「槙野だったら、何味にする?」
電気を消して暗くなった部屋が自分の部屋じゃないみたいに感じた。いつもは全然気にも留めていない時計の秒針の音が、今日はやけに大きく聴こえる。リビングに置いている時計とまったく同じ物。選ぶのが面倒で、同じにした。

「槙野。」

寝付きのいいヤヨちゃんのことだから、あれから二十分くらいは経ってるし、とっくに寝たと思っていたからびっくりした。

「ん?どうしたの。寝苦しい?」

「ううん。ちょっと気分が上がってるのかな。寝付けなくて。」

「そっか。僕も。」

もしかしたらヤヨちゃんも、日常とは違う何かを感じてくれているのかもって思うとうれしかった。

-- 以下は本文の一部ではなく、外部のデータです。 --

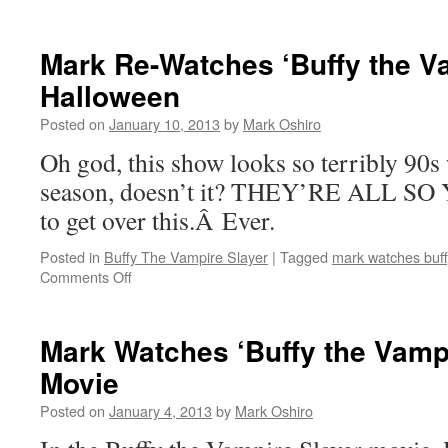
Mark
Re-
Watches
Mark Re-Watches ‘Buffy the Va
‘Buffy
Halloween
the
Vampire
Posted on
January 10, 2013
by
Mark Oshiro
Slayer’:
Once
Oh god, this show looks so terribly 90s
More,
season, doesn’t it? THEY’RE ALL SO 
With
Feeling
to get over this.Â Ever.
Posted in
Buffy The Vampire Slayer
|
Tagged
mark watches buff
on
Comments Off
Mark
Re-
Watches
Mark Watches ‘Buffy the Vampi
‘Buffy
Movie
the
Vampire
Posted on
January 4, 2013
by
Mark Oshiro
Slayer’:
Halloween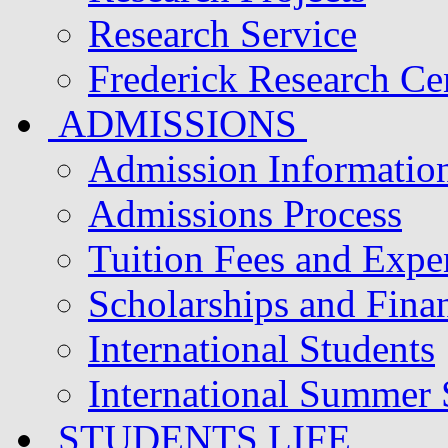
Research Service
Frederick Research Ce
ADMISSIONS
Admission Informatio
Admissions Process
Tuition Fees and Expe
Scholarships and Finan
International Students
International Summer
STUDENTS LIFE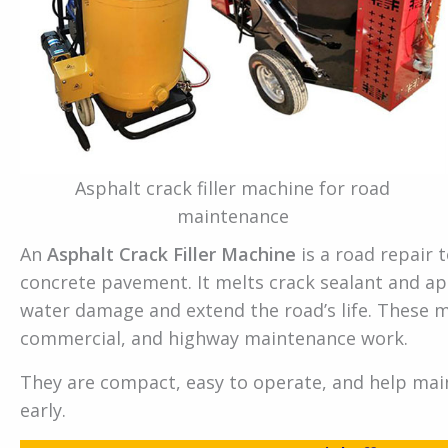
Asphalt crack filler machine for road
maintenance
An
Asphalt Crack Filler Machine
is a road repair t
concrete pavement. It melts crack sealant and app
water damage and extend the road’s life. These m
commercial, and highway maintenance work.
They are compact, easy to operate, and help mai
early.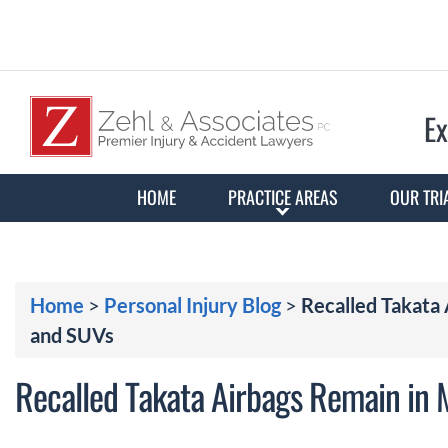
Ex
HOME
PRACTICE AREAS
OUR TRI
Home
>
Personal Injury Blog
>
Recalled Takata 
and SUVs
Recalled Takata Airbags Remain in M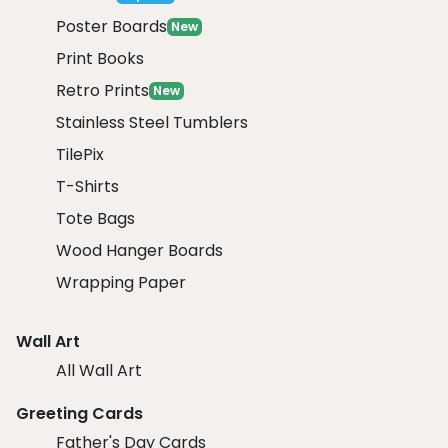
Poster Boards
New
Print Books
Retro Prints
New
Stainless Steel Tumblers
TilePix
T-Shirts
Tote Bags
Wood Hanger Boards
Wrapping Paper
Wall Art
All Wall Art
Greeting Cards
Father's Day Cards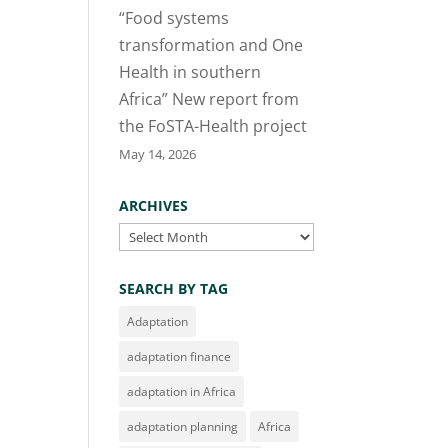
“Food systems
transformation and One
Health in southern
Africa” New report from
the FoSTA-Health project
May 14, 2026
ARCHIVES
Archives
SEARCH BY TAG
Adaptation
adaptation finance
adaptation in Africa
adaptation planning
Africa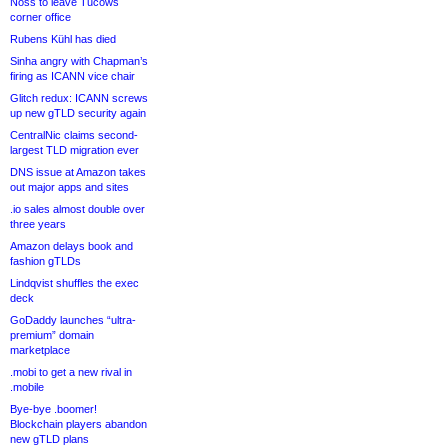
Noss to leave Tucows
corner office
Rubens Kühl has died
Sinha angry with Chapman’s
firing as ICANN vice chair
Glitch redux: ICANN screws
up new gTLD security again
CentralNic claims second-
largest TLD migration ever
DNS issue at Amazon takes
out major apps and sites
.io sales almost double over
three years
Amazon delays book and
fashion gTLDs
Lindqvist shuffles the exec
deck
GoDaddy launches “ultra-
premium” domain
marketplace
.mobi to get a new rival in
.mobile
Bye-bye .boomer!
Blockchain players abandon
new gTLD plans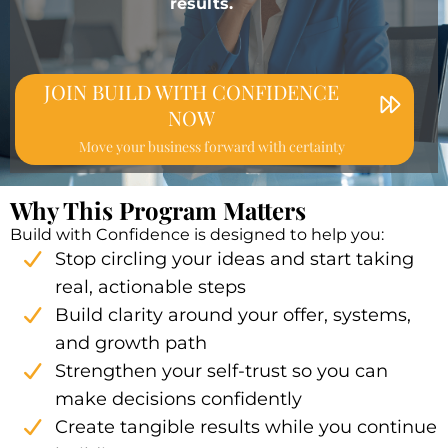
results.
JOIN BUILD WITH CONFIDENCE
NOW
Move your business forward with certainty
Why This Program Matters
Build with Confidence is designed to help you:
Stop circling your ideas and start taking
real, actionable steps
Build clarity around your offer, systems,
and growth path
Strengthen your self-trust so you can
make decisions confidently
Create tangible results while you continue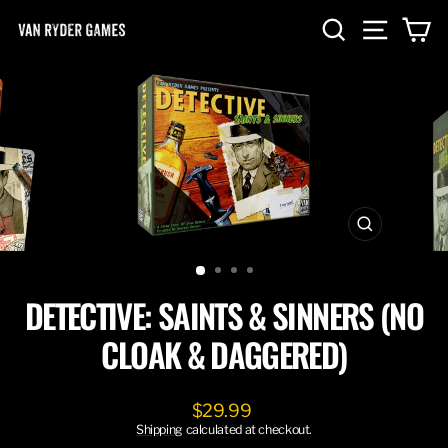
Skip
SEARCH
SITE NA
C
to
content
CLOSE
(ESC)
DETECTIVE: SAINTS & SINNERS (NO
CLOAK & DAGGERED)
Regular
$29.99
price
Shipping
calculated at checkout.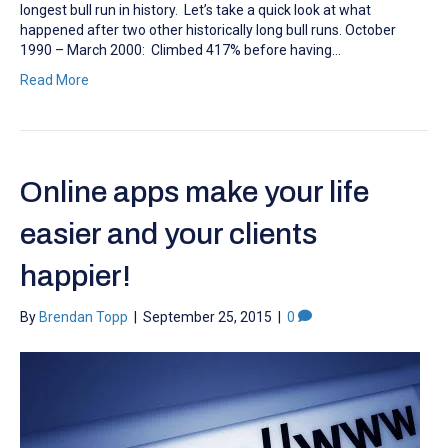
longest bull run in history. Let’s take a quick look at what
happened after two other historically long bull runs. October
1990 – March 2000: Climbed 417% before having…
Read More
Online apps make your life
easier and your clients
happier!
By
Brendan Topp
|
September 25, 2015
|
0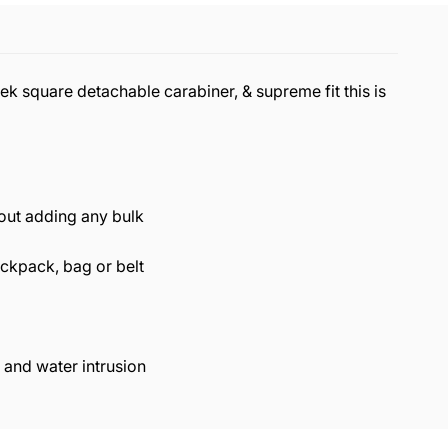
ek square detachable carabiner, & supreme fit this is
hout adding any bulk
ackpack, bag or belt
 and water intrusion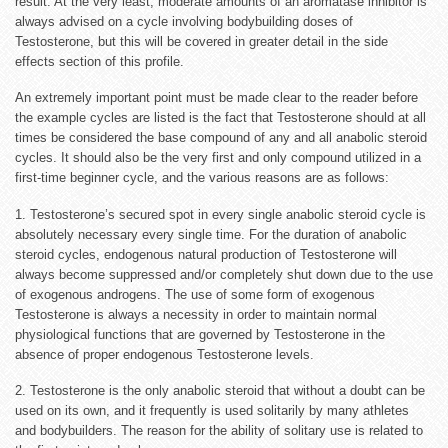
result. At the very least, moderate amounts of an aromatase inhibitor is
always advised on a cycle involving bodybuilding doses of
Testosterone, but this will be covered in greater detail in the side
effects section of this profile.
An extremely important point must be made clear to the reader before
the example cycles are listed is the fact that Testosterone should at all
times be considered the base compound of any and all anabolic steroid
cycles. It should also be the very first and only compound utilized in a
first-time beginner cycle, and the various reasons are as follows:
1. Testosterone’s secured spot in every single anabolic steroid cycle is
absolutely necessary every single time. For the duration of anabolic
steroid cycles, endogenous natural production of Testosterone will
always become suppressed and/or completely shut down due to the use
of exogenous androgens. The use of some form of exogenous
Testosterone is always a necessity in order to maintain normal
physiological functions that are governed by Testosterone in the
absence of proper endogenous Testosterone levels.
2. Testosterone is the only anabolic steroid that without a doubt can be
used on its own, and it frequently is used solitarily by many athletes
and bodybuilders. The reason for the ability of solitary use is related to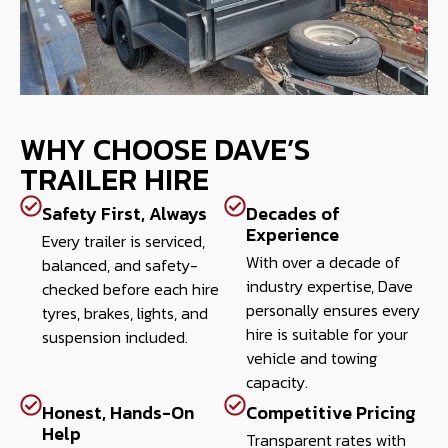
WHY CHOOSE DAVE’S
TRAILER HIRE
Safety First, Always
Decades of
Experience
Every trailer is serviced,
With over a decade of
balanced, and safety-
industry expertise, Dave
checked before each hire
personally ensures every
tyres, brakes, lights, and
hire is suitable for your
suspension included.
vehicle and towing
capacity.
Honest, Hands-On
Competitive Pricing
Help
Transparent rates with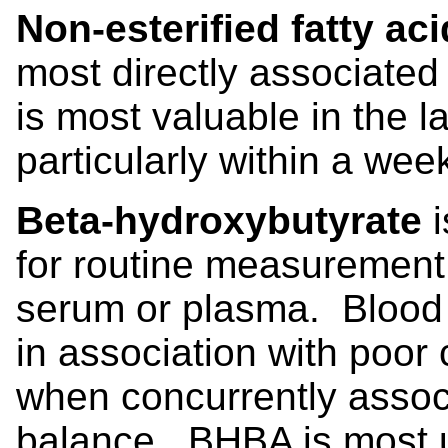
Non-esterified fatty ac
most directly associate
is most valuable in the l
particularly within a week
Beta-hydroxybutyrate
for routine measurement b
serum or plasma. Blood 
in association with poor
when concurrently assoc
balance. BHBA is most us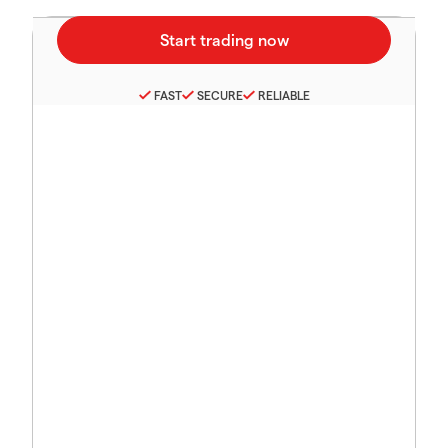
FAST
SECURE
RELIABLE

ベッドの上でヤヨちゃんが起き上がる音がした。僕も上半身を起こしてブランケットを膝にかけたまま座った。

「ヤヨちゃん?」

ヤヨちゃんが僕をジッと見る。電気を消していて暗いけれど、真っ暗闇というわけではない。目が慣れてきているから、多少の表情は分かる。

「槙野、キスしたことある?」

え、と思って、思ったまま声に出せない。ヤヨちゃんは僕をジッと見たままだ。たぶん、無表情で。それからもう一度、ヤヨちゃんはさっきよりもゆっくりとした口調で言った。

「槙野は、キス、したことある?」

「キス?」

僕の声はちょっと震えている。自分でも分かる。

「そう。キス。」

「なんで?」

「なんででも。」

まるで裁判をされているような気持ちだ。どう答えても有罪判決を言い渡してきそうな雰囲気。想像もしていなかった質問に僕はひどく緊張している。でも、ヤヨちゃんは動かないままずっと僕を見たままだ。

「ないわけじゃ、ない。」

部屋が暗いから普段よりは気にならないけれど、目が合っていることはなんだか気まずくて、僕は下を向いて言った。

「ないわけじゃないって、あるってこと?」

ヤヨちゃんは追求してくる。

「十六歳だもん。」

僕は妙な言い訳をする。

「私はもう十七歳だよ。でも、したことない。」

僕はパッと顔を上げてヤヨちゃんを見た。今度はヤヨちゃんが下を向いている。僕だって本当はちょっと気になっていた。中学生の頃のヤヨちゃんを、僕は知らない。でも過去の話なんて聞きにくいし、恋愛のことなんて尚更。でも、ヤヨちゃんがキスをしたことないって知れてうれしいと思ってしまった。